*** Opening GIVEN RECORDS ***
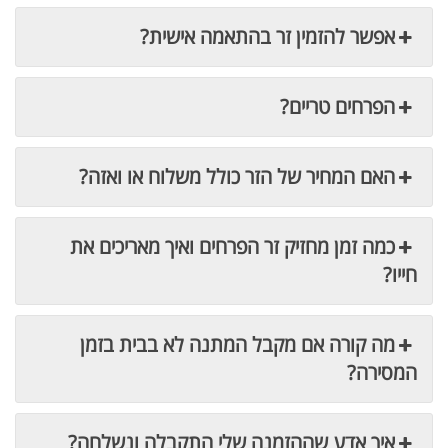
אפשר להזמין זר בהתאמה אישית?
הפרחים טריים?
האם המחיר של הזר כולל משלוח או ואזה?
כמה זמן מחזיק זר הפרחים ואיך מאריכים את
חייו?
מה קורה אם מקבל המתנה לא בבית בזמן
המסירה?
איך אדע שההזמנה שלי התקבלה ונשלחה?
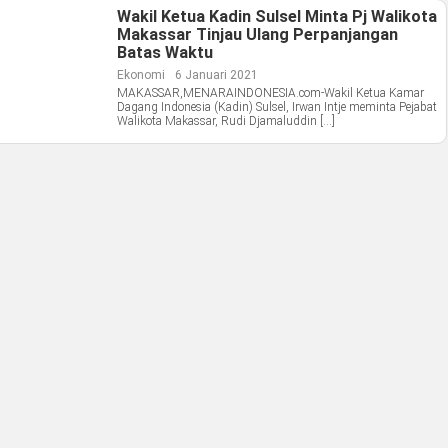
Wakil Ketua Kadin Sulsel Minta Pj Walikota
Makassar Tinjau Ulang Perpanjangan
Batas Waktu
Ekonomi
6 Januari 2021
MAKASSAR,MENARAINDONESIA.com-Wakil Ketua Kamar
Dagang Indonesia (Kadin) Sulsel, Irwan Intje meminta Pejabat
Walikota Makassar, Rudi Djamaluddin […]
*** Closing GIVEN RECORDS ***
» EXERCISE GOAL: Repeat only the tail of the entries, exactly: the line containing "Makassar Tinjau Ulang Perpanjangan" and every line after it, to the end.

» COMPLETED TASK:
Makassar Tinjau Ulang Perpanjangan
Batas Waktu
Ekonomi
6 Januari 2021
MAKASSAR,MENARAINDONESIA.com-Wakil Ketua Kamar
Dagang Indonesia (Kadin) Sulsel, Irwan Intje meminta Pejabat
Walikota Makassar, Rudi Djamaluddin […]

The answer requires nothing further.